= Given entries =
——

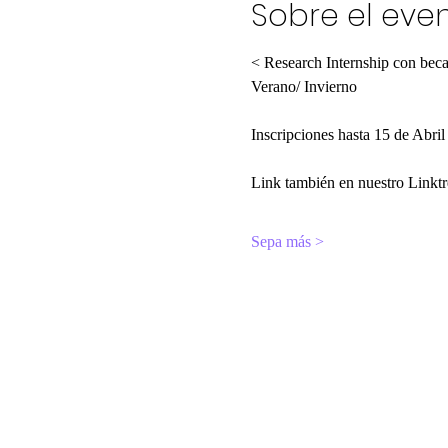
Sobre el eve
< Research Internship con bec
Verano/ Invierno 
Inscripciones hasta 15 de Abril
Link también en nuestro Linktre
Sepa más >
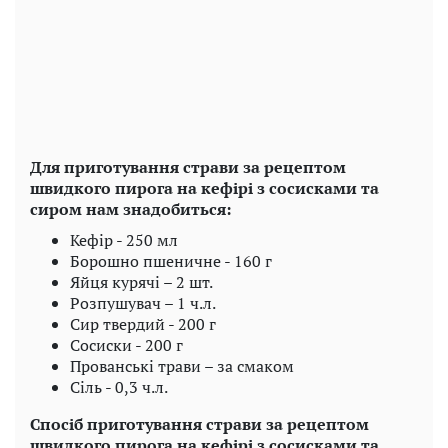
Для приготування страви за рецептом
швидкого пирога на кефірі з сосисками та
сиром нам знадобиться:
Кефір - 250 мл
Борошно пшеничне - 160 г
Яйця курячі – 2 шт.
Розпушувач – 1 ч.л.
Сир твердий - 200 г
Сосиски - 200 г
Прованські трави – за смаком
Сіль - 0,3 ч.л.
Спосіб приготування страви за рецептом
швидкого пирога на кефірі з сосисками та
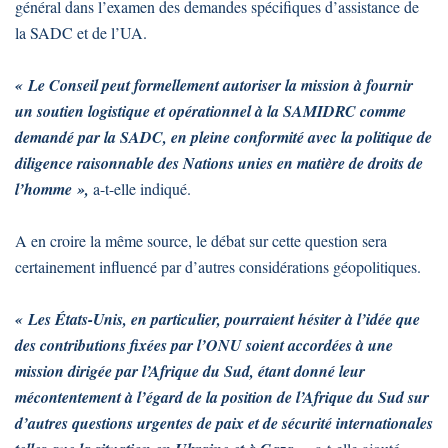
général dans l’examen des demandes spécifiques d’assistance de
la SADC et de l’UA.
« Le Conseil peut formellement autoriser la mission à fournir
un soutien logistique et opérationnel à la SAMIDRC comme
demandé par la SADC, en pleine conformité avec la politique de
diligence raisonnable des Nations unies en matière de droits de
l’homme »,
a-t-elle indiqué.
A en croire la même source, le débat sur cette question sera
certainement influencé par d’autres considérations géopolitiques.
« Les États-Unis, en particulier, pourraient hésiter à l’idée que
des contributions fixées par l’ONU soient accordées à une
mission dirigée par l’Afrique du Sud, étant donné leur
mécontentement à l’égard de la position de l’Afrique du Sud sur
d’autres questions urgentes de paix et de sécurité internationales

——

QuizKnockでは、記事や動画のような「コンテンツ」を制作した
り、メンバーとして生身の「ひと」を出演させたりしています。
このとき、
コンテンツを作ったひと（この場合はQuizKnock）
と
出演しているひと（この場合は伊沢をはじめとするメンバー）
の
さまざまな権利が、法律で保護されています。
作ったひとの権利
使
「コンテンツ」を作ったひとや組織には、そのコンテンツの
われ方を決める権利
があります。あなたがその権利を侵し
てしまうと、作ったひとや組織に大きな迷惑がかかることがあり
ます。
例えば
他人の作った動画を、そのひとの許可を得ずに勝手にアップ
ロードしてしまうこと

——

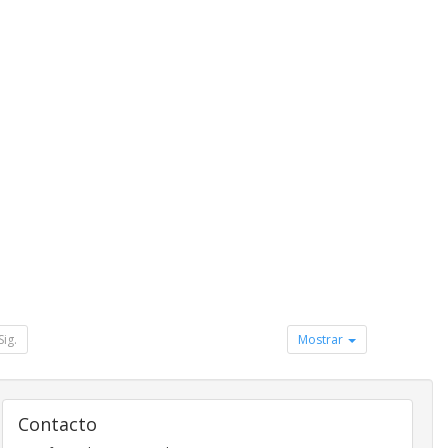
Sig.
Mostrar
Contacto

——

= Work required =
From the entries above, extract only the lines running from the one containing "général dans l’examen" through the one containing "certainement influencé par", inclusive.

= Answer space =
général dans l’examen des demandes spécifiques d’assistance de
la SADC et de l’UA.
« Le Conseil peut formellement autoriser la mission à fournir
un soutien logistique et opérationnel à la SAMIDRC comme
demandé par la SADC, en pleine conformité avec la politique de
diligence raisonnable des Nations unies en matière de droits de
l’homme »,
a-t-elle indiqué.
A en croire la même source, le débat sur cette question sera
certainement influencé par d’autres considérations géopolitiques.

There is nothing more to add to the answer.